Tuesday, September 13, 2011

Michael Scheibel on "Biographers Tale" Continued

Continuing about my thesis on the romance of research which is brought up more in the end of Byatt's novel. To me I came to the conclusion that A.S. Byatt despises google to a point. If we go back to page 277 towards the end where Nanson discovers that Destry-Scholes was more interested in what was the same about the three people instead of unique as she puts it. The end of the first paragraph after explaining the type of person Bole is states: "We are held together by threads of dependence as much as the ants. Mechanics and pilots, air traffic controllers and clerks etc. -- we're all part of each other. Maybe your Destry-Scholes was trying to describe that. Without the Internet, before the Internet, we were a super-organism." That was Fulla Biefeld that said that to Nanson and after that she states "I like oddities and rarities." I felt like the author came out in Fulla at this point and that Byatt likes the rare human being that yearns to learn and do everything like Bole or just research things until they find their passion like Nanson does in the end, and to me that is the romance of research.

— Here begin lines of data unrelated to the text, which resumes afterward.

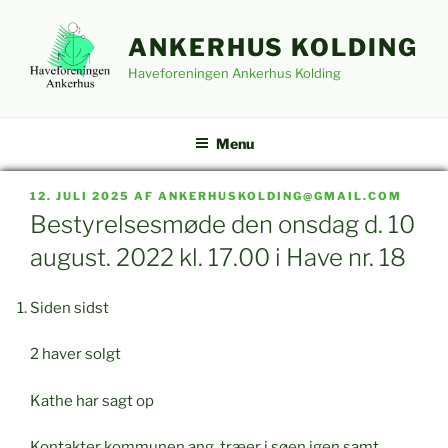
Videre
til
ANKERHUS KOLDING
indhold
Haveforeningen Ankerhus Kolding
Menu
UDGIVET
12. JULI 2025
AF
ANKERHUSKOLDING@GMAIL.COM
DEN
Bestyrelsesmøde den onsdag d. 10
august. 2022 kl. 17.00 i Have nr. 18
Siden sidst
2 haver solgt
Kathe har sagt op
Kontakter kommunen ang. træer i søen igen samt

There is a dark side to the romance of research that we talked about a little in class especially in the poem "The Idea of Order at Key West." Romance becomes obsession and then becoming completely unrelated with the your surroundings. Destry-Scholes had disappeared completely and Nanson to the point where he snapped on his two bosses. Card no. 26 on page 175 that starts "I amused myself very frequently with this new hobby, and being most interested in the act of reading, constantly forgot that I was nearly suffocating myself," The book does not tell use who this passage is about although I believe that it is Sir Francis Galton because through process of elimination with the phrase "I described at the British Association in 1865" it could not be Lennaeus for he did not live that long and I am just guessing it was not Ibsen because he was Norwegian where Galton was British. But back to the importance of the quote, it describes the similarities of all three of these men and Nanson and Destry-Scholes, because all of them were emerged in their research to the point where it nearly killed them or at the very least separated them from society. If we go back to Stevens poem "The Idea of Order at Key West" and the line "The maker's rage to order words of sea" we see that it plays a part in this place in the book. The maker who ever it may be in the novel (because many characters fit this role) tries to find order in what they see (or the sounds of the sea) through research and discovery. But with this process comes the rage or destructiveness of ones self (body or mind) to find order. For Nanson this order in what he saw lead to his epiphany of becoming a Writer for writers sake. This is said on page 290 "But I feel a kind of nausea at this fate for my hero, myself. It doesn't seem very much of an anything. To be addicted to writing is not to want to be, to become, a Writer."

Phineas G. Nanson found himself through finding order in what he was doing. This was not order that others could easily recognize but chaos that made sense to himself. A.S. Byatt seems to emerse he own personality in the characters and show an obvious preference for those that search and refereeing back to Stevens create their own song for what they feel. Organized chaos as we talked about in class defines this book and defines Byatt and Nanson. They are artist, they are writers that find facts and organize them. Their organized chaos may not make sense to us but it is our job to be detectives to find the facts and organize them, being an artist is never easy.